Mais l'abondance des pluies à une période inhabituelle n'apporte pas que des avantages : elle modifie aussi la dynamique phytosanitaire. Certains ravageurs, qui apparaissent normalement plusieurs mois plus tard, pourraient surgir plus tôt, exigeant une surveillance accrue pour préserver la qualité des fruits. Et justement, en parlant de qualité, tout indique un changement dans la répartition des calibres. Après une saison où les petits et moyens calibres représentaient jusqu'à 90 % de la production, on prévoit désormais que les gros calibres pourraient atteindre 35 %, ce qui marque une évolution significative de l'offre.

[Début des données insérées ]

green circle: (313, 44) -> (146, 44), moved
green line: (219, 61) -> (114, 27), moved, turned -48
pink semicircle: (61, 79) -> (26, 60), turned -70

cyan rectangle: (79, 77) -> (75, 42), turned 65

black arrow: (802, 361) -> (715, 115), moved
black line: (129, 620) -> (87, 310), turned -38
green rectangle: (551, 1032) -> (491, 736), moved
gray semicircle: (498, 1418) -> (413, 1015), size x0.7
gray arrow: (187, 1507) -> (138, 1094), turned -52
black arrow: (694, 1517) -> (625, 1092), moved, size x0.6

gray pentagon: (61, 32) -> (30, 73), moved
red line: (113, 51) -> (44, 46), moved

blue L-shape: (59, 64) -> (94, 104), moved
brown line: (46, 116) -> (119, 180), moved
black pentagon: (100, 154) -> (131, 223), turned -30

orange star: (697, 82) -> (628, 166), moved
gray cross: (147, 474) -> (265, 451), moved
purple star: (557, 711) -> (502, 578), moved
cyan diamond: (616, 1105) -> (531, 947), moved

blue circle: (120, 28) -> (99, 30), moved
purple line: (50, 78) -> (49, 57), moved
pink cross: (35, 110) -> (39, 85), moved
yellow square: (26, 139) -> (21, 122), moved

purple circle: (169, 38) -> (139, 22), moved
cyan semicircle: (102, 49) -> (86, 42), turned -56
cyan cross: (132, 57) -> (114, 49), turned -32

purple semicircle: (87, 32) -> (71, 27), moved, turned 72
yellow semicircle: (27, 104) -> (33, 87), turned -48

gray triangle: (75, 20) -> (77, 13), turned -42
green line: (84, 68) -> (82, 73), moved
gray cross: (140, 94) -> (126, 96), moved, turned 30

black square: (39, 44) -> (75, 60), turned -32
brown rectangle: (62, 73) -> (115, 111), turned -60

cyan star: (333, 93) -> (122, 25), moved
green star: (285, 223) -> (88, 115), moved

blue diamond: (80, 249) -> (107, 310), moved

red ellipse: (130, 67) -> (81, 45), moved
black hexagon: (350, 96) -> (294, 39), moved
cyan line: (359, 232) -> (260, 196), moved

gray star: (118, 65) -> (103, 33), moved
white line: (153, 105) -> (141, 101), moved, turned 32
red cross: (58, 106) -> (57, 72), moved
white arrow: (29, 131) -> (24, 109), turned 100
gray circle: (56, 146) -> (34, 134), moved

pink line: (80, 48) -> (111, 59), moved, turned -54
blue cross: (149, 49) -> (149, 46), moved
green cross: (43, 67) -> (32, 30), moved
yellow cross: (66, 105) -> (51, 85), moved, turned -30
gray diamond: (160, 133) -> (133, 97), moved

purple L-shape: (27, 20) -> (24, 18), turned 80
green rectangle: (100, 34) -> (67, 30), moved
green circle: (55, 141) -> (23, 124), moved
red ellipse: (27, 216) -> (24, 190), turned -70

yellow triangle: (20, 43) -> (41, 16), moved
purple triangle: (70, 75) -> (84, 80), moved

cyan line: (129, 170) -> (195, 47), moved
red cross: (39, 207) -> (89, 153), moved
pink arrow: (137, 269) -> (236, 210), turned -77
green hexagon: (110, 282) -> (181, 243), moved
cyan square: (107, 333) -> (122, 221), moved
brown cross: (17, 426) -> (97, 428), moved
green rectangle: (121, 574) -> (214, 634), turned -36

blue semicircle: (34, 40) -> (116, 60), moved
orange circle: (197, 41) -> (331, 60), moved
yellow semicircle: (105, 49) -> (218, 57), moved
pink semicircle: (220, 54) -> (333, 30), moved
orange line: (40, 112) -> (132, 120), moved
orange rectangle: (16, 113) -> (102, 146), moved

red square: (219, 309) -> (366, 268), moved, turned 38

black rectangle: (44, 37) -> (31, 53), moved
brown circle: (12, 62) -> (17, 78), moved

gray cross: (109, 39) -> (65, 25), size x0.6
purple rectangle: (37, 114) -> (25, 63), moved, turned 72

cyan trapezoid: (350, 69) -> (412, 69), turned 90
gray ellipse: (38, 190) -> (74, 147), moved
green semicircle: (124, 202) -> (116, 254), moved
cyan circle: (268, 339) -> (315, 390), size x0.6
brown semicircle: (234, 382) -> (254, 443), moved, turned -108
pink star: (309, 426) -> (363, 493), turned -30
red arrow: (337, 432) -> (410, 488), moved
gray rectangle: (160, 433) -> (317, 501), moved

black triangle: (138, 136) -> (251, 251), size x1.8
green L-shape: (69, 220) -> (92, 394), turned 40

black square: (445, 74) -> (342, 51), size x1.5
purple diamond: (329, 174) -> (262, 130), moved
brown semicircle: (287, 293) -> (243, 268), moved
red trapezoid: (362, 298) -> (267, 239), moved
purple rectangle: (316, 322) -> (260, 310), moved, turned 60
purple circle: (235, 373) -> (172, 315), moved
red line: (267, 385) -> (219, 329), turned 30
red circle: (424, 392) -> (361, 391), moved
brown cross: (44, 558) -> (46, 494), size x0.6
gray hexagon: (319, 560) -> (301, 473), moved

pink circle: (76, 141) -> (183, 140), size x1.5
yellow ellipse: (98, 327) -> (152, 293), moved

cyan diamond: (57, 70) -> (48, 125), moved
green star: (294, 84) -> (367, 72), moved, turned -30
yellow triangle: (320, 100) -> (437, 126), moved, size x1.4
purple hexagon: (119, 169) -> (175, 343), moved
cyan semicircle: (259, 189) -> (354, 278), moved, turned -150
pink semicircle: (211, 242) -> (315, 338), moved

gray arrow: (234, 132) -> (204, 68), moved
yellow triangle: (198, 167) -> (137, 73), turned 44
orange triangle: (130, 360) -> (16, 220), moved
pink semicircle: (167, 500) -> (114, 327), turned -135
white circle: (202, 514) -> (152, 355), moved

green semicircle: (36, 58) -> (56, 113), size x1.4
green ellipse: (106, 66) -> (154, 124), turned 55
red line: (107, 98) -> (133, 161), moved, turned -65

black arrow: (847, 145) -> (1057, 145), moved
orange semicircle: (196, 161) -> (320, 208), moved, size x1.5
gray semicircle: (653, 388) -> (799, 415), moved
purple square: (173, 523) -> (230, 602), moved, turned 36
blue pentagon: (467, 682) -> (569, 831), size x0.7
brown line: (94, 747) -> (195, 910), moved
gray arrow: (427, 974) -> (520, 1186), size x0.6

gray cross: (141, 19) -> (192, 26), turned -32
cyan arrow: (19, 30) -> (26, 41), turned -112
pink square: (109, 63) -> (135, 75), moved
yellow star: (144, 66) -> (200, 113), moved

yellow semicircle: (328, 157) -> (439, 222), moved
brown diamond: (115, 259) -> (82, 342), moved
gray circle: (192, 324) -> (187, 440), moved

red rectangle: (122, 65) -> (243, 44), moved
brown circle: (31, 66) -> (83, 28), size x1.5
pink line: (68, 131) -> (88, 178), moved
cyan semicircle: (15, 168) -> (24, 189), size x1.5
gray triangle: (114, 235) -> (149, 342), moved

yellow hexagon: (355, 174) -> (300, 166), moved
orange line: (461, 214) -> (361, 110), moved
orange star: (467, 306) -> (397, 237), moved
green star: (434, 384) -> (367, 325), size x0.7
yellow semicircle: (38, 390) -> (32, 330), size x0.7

Parallèlement à ces variables agronomiques, le secteur traverse une période phytosanitaire et commerciale cruciale. La récente visite de l'AFIS, du 5 au 8 août, a marqué une étape importante dans l'ouverture du marché américain. À travers des visites de terrain et de centres de collecte, l'objectif était d'évaluer l'état des cultures et les conditionnements. Bien que l'Équateur soit habitué à ce type d'inspection – les États-Unis étant déjà une destination clé pour d'autres produits –, cette visite représente une opportunité unique : celle d'accéder à des créneaux horaires très précis durant l'hiver nord-américain, lorsque l'offre locale en provenance de Californie et de Floride est limitée, sans créer de tensions avec les grands fournisseurs établis.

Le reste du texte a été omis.